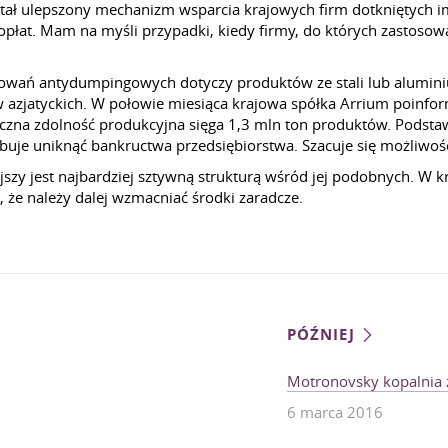
stał ulepszony mechanizm wsparcia krajowych firm dotkniętych 
at. Mam na myśli przypadki, kiedy firmy, do których zastosowan
owań antydumpingowych dotyczy produktów ze stali lub aluminiu
w azjatyckich. W połowie miesiąca krajowa spółka Arrium poin
roczna zdolność produkcyjna sięga 1,3 mln ton produktów. Pods
róbuje uniknąć bankructwa przedsiębiorstwa. Szacuje się możliw
szy jest najbardziej sztywną strukturą wśród jej podobnych. W 
że należy dalej wzmacniać środki zaradcze.
PÓŹNIEJ
Motronovsky kopalnia
6 marca 2016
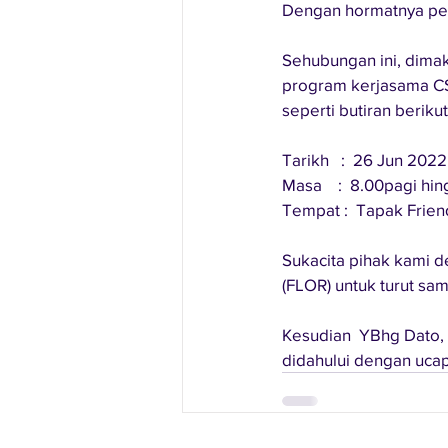
Dengan hormatnya perk
Sehubungan ini, dima
program kerjasama CS
seperti butiran berikut
Tarikh   :  26 Jun 2022
Masa    :  8.00pagi hi
Tempat :  Tapak Frien
Sukacita pihak kami d
(FLOR) untuk turut sa
Kesudian  YBhg Dato, 
didahului dengan ucap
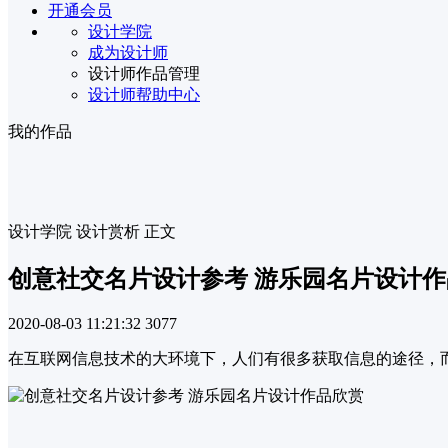
开通会员
设计学院
成为设计师
设计师作品管理
设计师帮助中心
我的作品
设计学院
设计赏析
正文
创意社交名片设计参考 游乐园名片设计
2020-08-03 11:21:32
3077
在互联网信息技术的大环境下，人们有很多获取信息的途径，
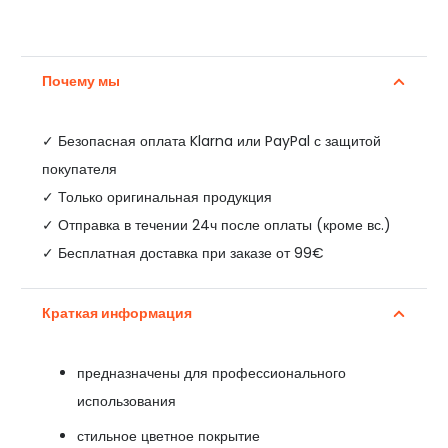
Почему мы
✓
Безопасная оплата Klarna или PayPal с защитой
покупателя
✓ Только оригинальная продукция
✓ Отправка в течении 24ч после оплаты (кроме вс.)
✓ Бесплатная доставка при заказе от 99€
Краткая информация
предназначены для профессионального
использования
стильное цветное покрытие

----

■ Task prompt ■
Are you able to set down all the lines above exactly, without any pictures?

■ Solution to this exercise ■
stał ulepszony mechanizm wsparcia krajowych firm dotkniętych 
at. Mam na myśli przypadki, kiedy firmy, do których zastosowan
owań antydumpingowych dotyczy produktów ze stali lub aluminiu
w azjatyckich. W połowie miesiąca krajowa spółka Arrium poin
roczna zdolność produkcyjna sięga 1,3 mln ton produktów. Pods
róbuje uniknąć bankructwa przedsiębiorstwa. Szacuje się możliw
szy jest najbardziej sztywną strukturą wśród jej podobnych. W 
że należy dalej wzmacniać środki zaradcze.
PÓŹNIEJ
Motronovsky kopalnia
6 marca 2016
Dengan hormatnya perk
Sehubungan ini, dima
program kerjasama CS
seperti butiran berikut
Tarikh   :  26 Jun 2022
Masa    :  8.00pagi hi
Tempat :  Tapak Frien
Sukacita pihak kami d
(FLOR) untuk turut sa
Kesudian  YBhg Dato, 
didahului dengan ucap
开通会员
设计学院
成为设计师
设计师作品管理
设计师帮助中心
我的作品
设计学院
设计赏析
正文
创意社交名片设计参考 游乐园名片设计
2020-08-03 11:21:32
3077
在互联网信息技术的大环境下，人们有很多获取信息的途径，
Почему мы
✓
Безопасная оплата Klarna или PayPal с защитой
покупателя
✓ Только оригинальная продукция
✓ Отправка в течении 24ч после оплаты (кроме вс.)
✓ Бесплатная доставка при заказе от 99€
Краткая информация
предназначены для профессионального
использования
стильное цветное покрытие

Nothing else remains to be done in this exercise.